An Interesting Case of Post Covid Mucormycosis with Rhino-Cerebro-Orbital Involvement

Case Report

Austin J Radiol. 2022; 9(2): 1188.

An Interesting Case of Post Covid Mucormycosis with Rhino-Cerebro-Orbital Involvement

Gaurav RA, Bhanupriya S and Ankur S*

Department of Radiodiagnosis, Dr. Ram Manohar Lohia Institute of Medical science, Lucknow, India

*Corresponding author: Sah Ankur, Department of Radiodiagnosis, Dr. Ram Manohar Lohia Institute of Medical science, Lucknow, India

Received: February 03, 2022; Accepted: February 26, 2022; Published: March 05, 2022

Abstract

Mucor mycosis is an uncommon fungal infection which has ability to invade blood vessels and can affect different part of the body, the most common and most aggressive form being rhino-cerebro-orbital mucormycosis that occur in immunocompromised patient.

We describe a case of rhino-cerebro-orbital mucormycosis in a post vaccinated diabetic patient.
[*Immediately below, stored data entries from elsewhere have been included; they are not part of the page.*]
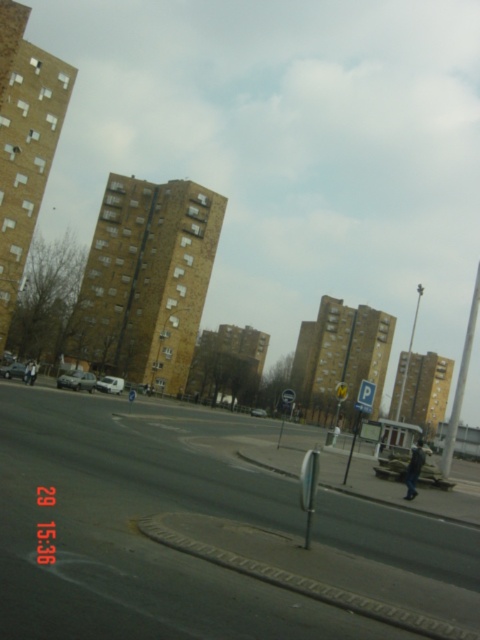 Can you confirm if silver metallic car at center is bigger than matte silver van at lower left?

Indeed, silver metallic car at center has a larger size compared to matte silver van at lower left.

Locate an element on the screen. silver metallic car at center is located at coordinates (76, 380).

Is point (96, 380) positioned after point (253, 410)?

No, (96, 380) is in front of (253, 410).

Does point (71, 372) come closer to viewer compared to point (263, 412)?

Yes, point (71, 372) is closer to viewer.

Where is `silver metallic car at center`? silver metallic car at center is located at coordinates (76, 380).

Can you confirm if smooth asphalt road at center is smaller than white matte van at center?

No, smooth asphalt road at center is not smaller than white matte van at center.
Keywords: Mucormycosis; Steroids; Diabetes; Rhino-cerebro-orbital involvement; Angioinvasive

Introduction

The term mucor mycosis denotes acute or subacute rapidly progressive infection that is caused by angioinvasive fungi in order of Mucorales, though there are rare reports of indolent disease [1]. It has unique nature to cause devastating disease in immunocompromised patients like patients with diabetes mellitus and causes significant morbidity and mortality. The commonest clinical manifestation is rhino-cerebro-orbital mucormycosis [2].

Case Presentation

A 56-year-old male patient with bilateral covid pneumonitis with type 2 diabetes mellitus was apparently asymptomatic 1 month back when he developed fever for 3 days post vaccination followed by breathlessness with drop in spo2 (82) and sudden increase in blood sugar (464mg/dl), for which he received treatment and steroid was also given. One day after the treatment, he developed sudden onset left sided retro-orbital pain, swelling of left eye and drooping of left eye followed by drooping of right eye.

Past history: H/O type II diabetes mellitus on medication.

On Examination

Patient was dyspneic with orbital edema and ptosis predominantly on left side.
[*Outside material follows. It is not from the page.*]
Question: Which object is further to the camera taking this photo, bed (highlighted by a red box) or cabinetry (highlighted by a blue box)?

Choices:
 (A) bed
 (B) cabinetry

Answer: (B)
CHEST-bilateral crepts was present.

Blood Investigation

TLC: 15.9 (raised) with increased polymorphs

HSCRP: 188 (raised)

Serum Ferritin: 913 (raised)

Serum LDH: 247 (raised)

D-Dimer: 0.55 (borderline raised)

Imaging

Under the advice of clinician due to deteriorating condition of the patients, MRI was performed in GE Signa3. OT HD-32 Channel MRI System using brain coils.

Discussion

It is postulated that SARS-CoV-2 infection may affects CD4+ and CD8+ T cells , causing reduction of absolute number of lymphocytes and T cells associated with creation of a temporary state of compromised immunity [3].

Extensive use of glucocorticoids causes reduction in hospital stay and mortality that is related to COVID 19. Due to the immunosuppressive nature of glucocorticoids, patients become susceptible to secondary infections. Survival in mucormycosis depends on many factors like early diagnosis, alleviation of predisposing factors, aggressive debridement of necrotic tissue and appropriate systemic anti-fungal agents. For reduction of mortality, predisposing factors like corticosteroid therapy should be discontinued and blood sugar is to be controlled [4].